Generally I think isopropanol and ethanol can do many of the same jobs including disinfection. Ethanol has the advantage that it is cheaper to make, but the disadvantage that you have to pay a special tax to sell it, unless you add something to make it poisonous - also known as “denaturing” it. At least this is how I understand it.

We can buy 100% ethanol in the lab, but for cleaning it’s diluted down to 70%. I’ve been told that 70% is actually a better disinfectant than 100%, but I’ve never bothered to find out why.

And with “slowing down” they mean “kill”, I hope.

IIRC from my chemistry days, the molecule of isopropyl alcohol is large enough to prevent it from being absorbed through the skin.

The molecules of methyl and ethyl alcohol are small enough to be absorbed through the skin and enter the blood stream, with undesired consequences.

Well, the individually prepackaged little cotton wipes they use to disinfect your skin before giving you a shot are isopropyl. I’ve noticed some hand sanitizer is ethanol, and some is isopropyl. They both claim “Kills 99.999% of germs” (I truly wonder about and am highly skeptical of that 3rd significant digit accuracy). I think they both kill germs, or at least bacteria, the same way. I’ve also heard that within a minute or two of using it the same amount of germs are back on your hands. Not sure if that’s true or not… kinda hard to believe if it really kills 99.999% of them.

If my hands feel greasy/oily I find both work very well (at 70% or above concentrations) at dissipating said gunk … I am practically addicted to the stuff because I always use it before any session on my iphone or ipad as it cuts down on screen smudges, fingerprints, etc. Oleophobic screens my ass. I highly recommend a squirt of either type of alcohol on your hands before your next session of Angry Birds.

It seems to me that this is simply an artifact of the way infectivity is commonly measured.

So, when during testing, a disinfectant is found to reduce the virus titer in a solution from 1:10^6 to 1:10^1 (a 100,000-fold reduction), it could be said to kill 99.999% of virus present.

You mean 5th significant figure of accuracy.

Also, given that bacterial growth is exponential, 99.999% isn’t all that impressive.
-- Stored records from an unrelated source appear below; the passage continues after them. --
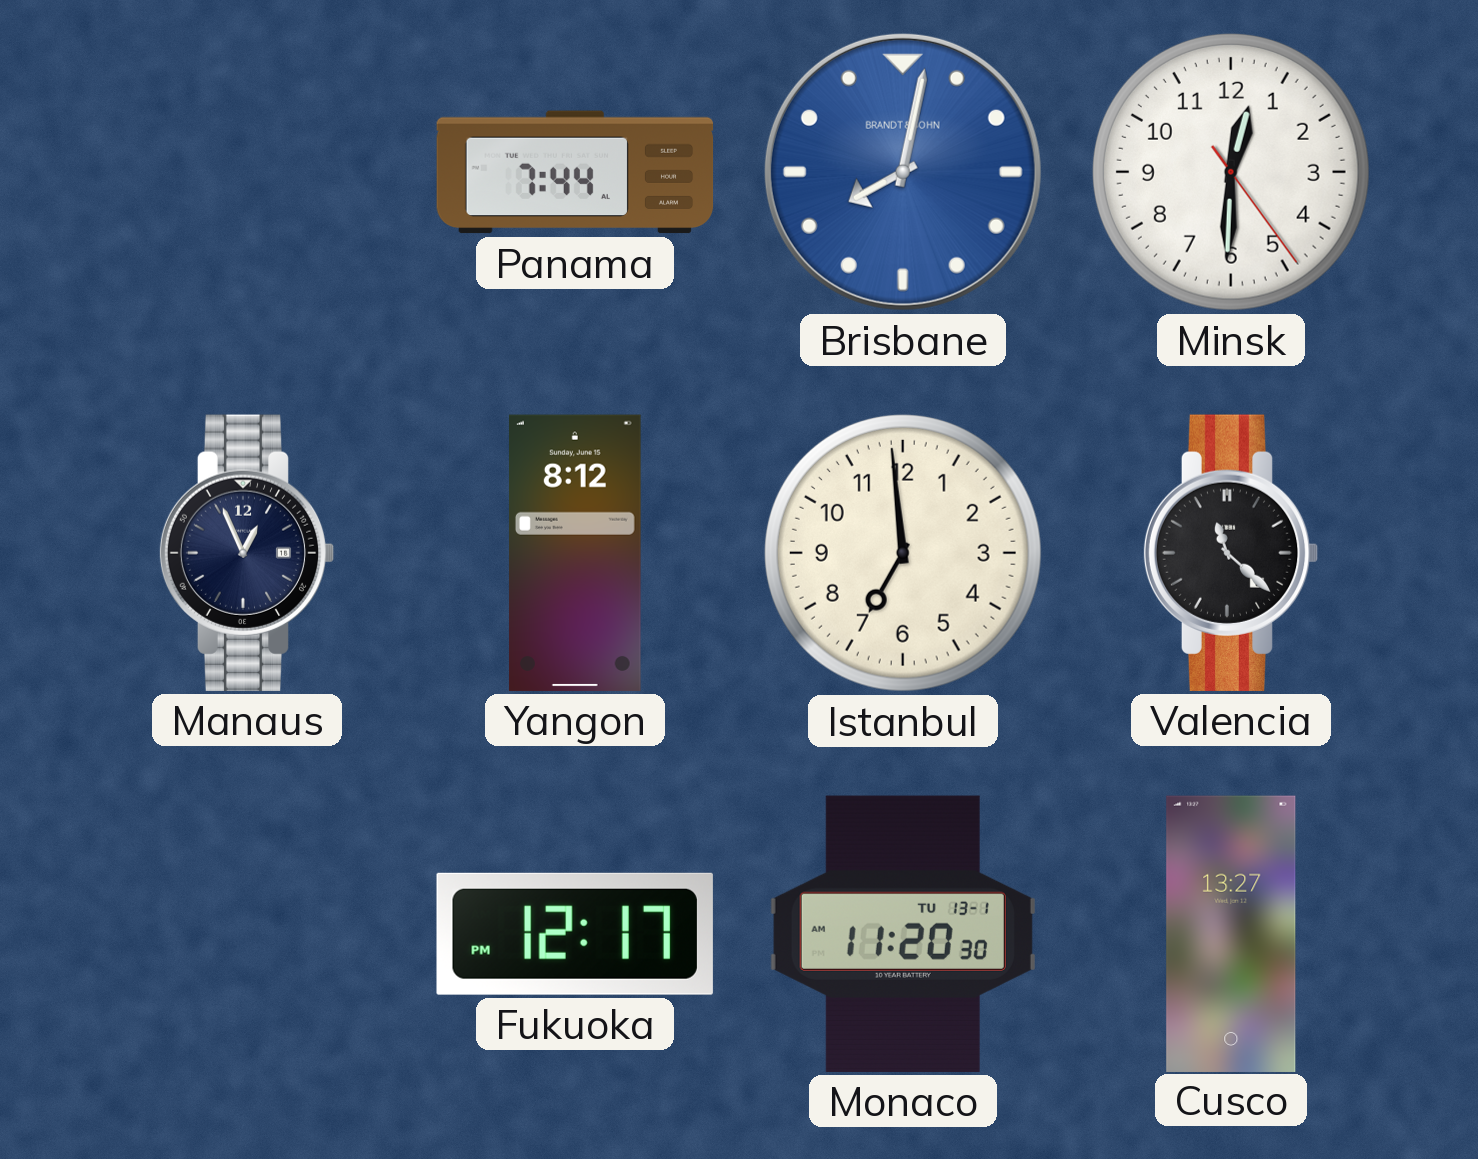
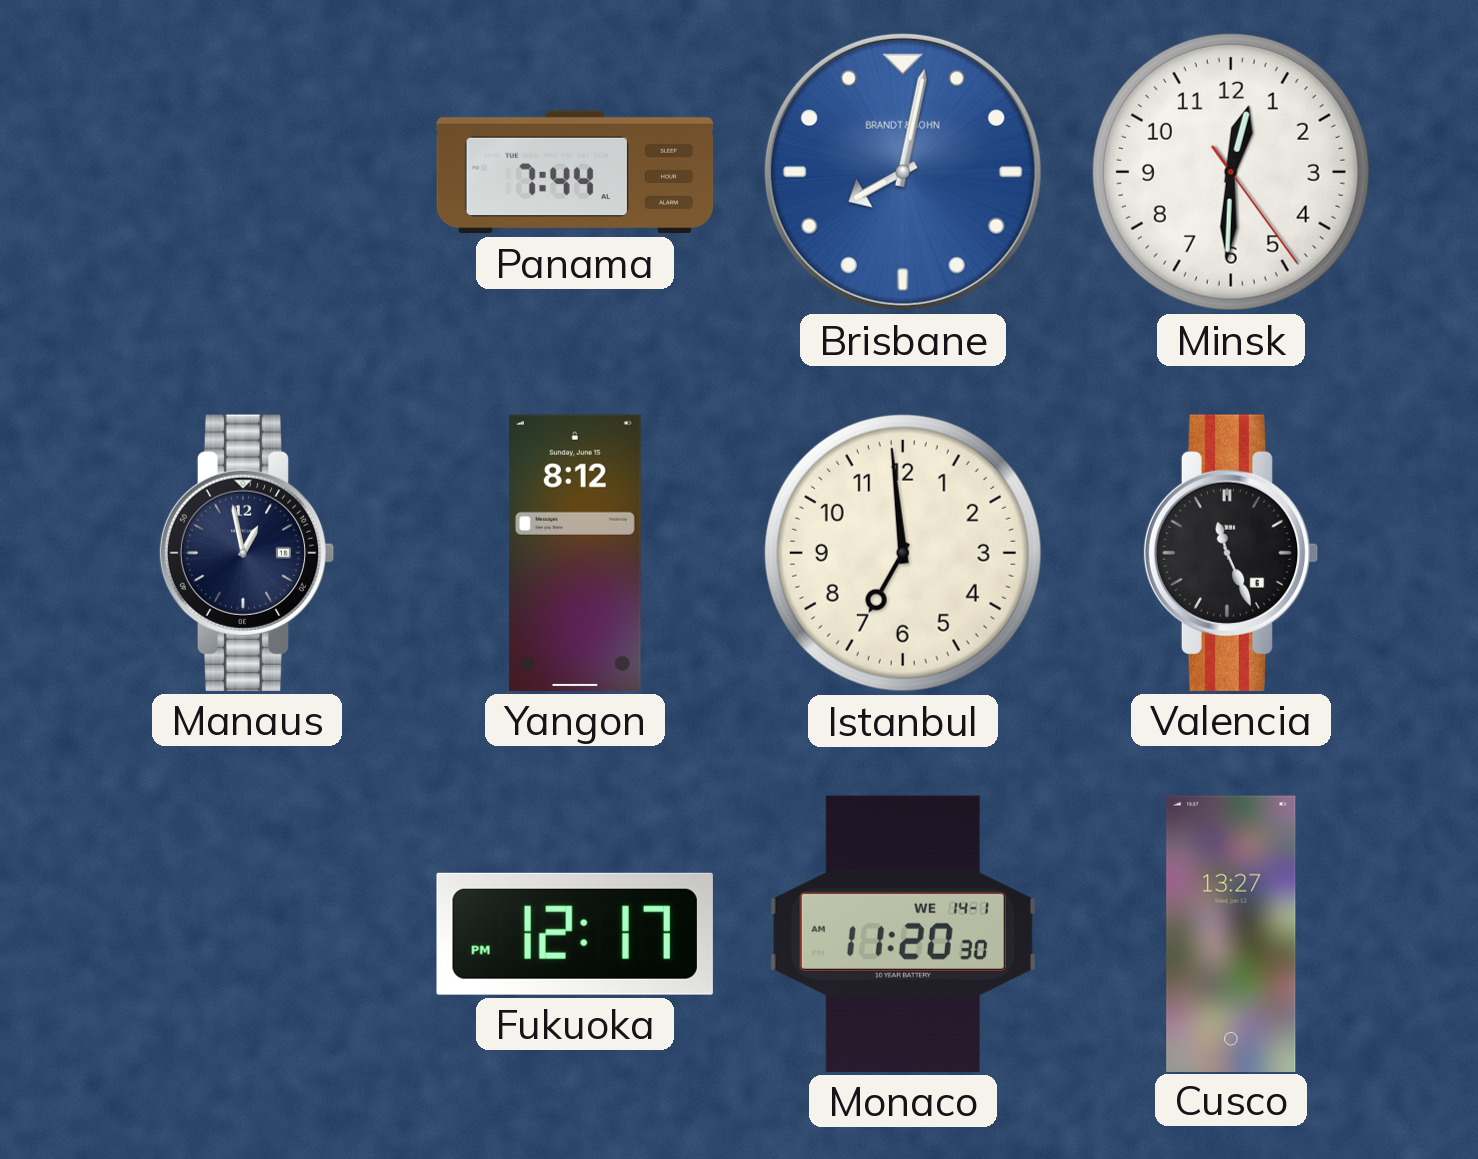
Manaus: 12:56 -> 12:58
Valencia: 11:22 -> 11:26
Monaco date: TU 13-1 -> WE 14-1
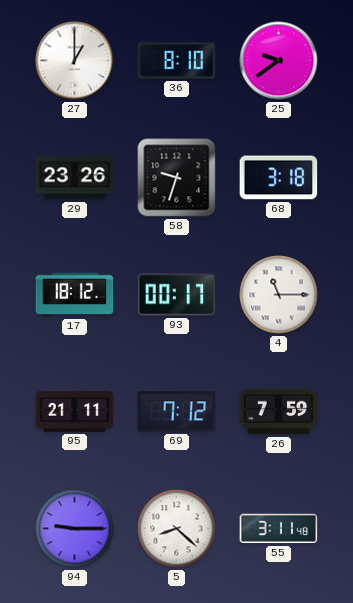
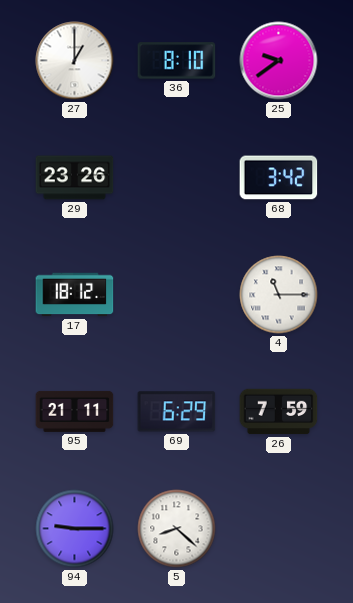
58: 9:33 -> none
68: 3:18 -> 3:42
93: 00:17 -> none
69: 7:12 -> 6:29
55: 3:11 -> none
Canned and processed foods are required to go through some sort of sterilizing process that is known to kill at least 99.99999% of botulism spores, which are one of the most difficult bacterial cells to kill. That’s a further two orders of magnitude, and I’ve been told that many facilities go beyond that to be on the safe side.

I have a bottle of 99% isopropyl alcohol. I have no idea what it’s intended applications are, but it’s recommended for a process of removing undesired bitter flavors from a tobacco pipe.

99% isopropyl alcohol is used as a solvent, often in cleaning applications. it has little water, it is an alcohol that has some strength but is not as aggressive a solvent as ethanol or methanol.

I’m glad this question was asked, as I have had it on my mind as well. However, maybe except for response #5, I don’t feel very satisfied.

Not long ago, I was at the local pharmacy and they had bottles of “rubbing alcohol” (one was ethel alcohol, and one was isopropyl alcohol), at nearly the same price. Hmmm – why might I prefer one of these over the other – which one to buy (as the price difference was quite minimal)?

It seems from what I read on this board that isopropyl is “safer” on the skin (less absorption), and as a “cleaning agent” (leaving less residue). Both seem equal as disinfectants, as far as I can tell from what has been written here. Does this seem about right?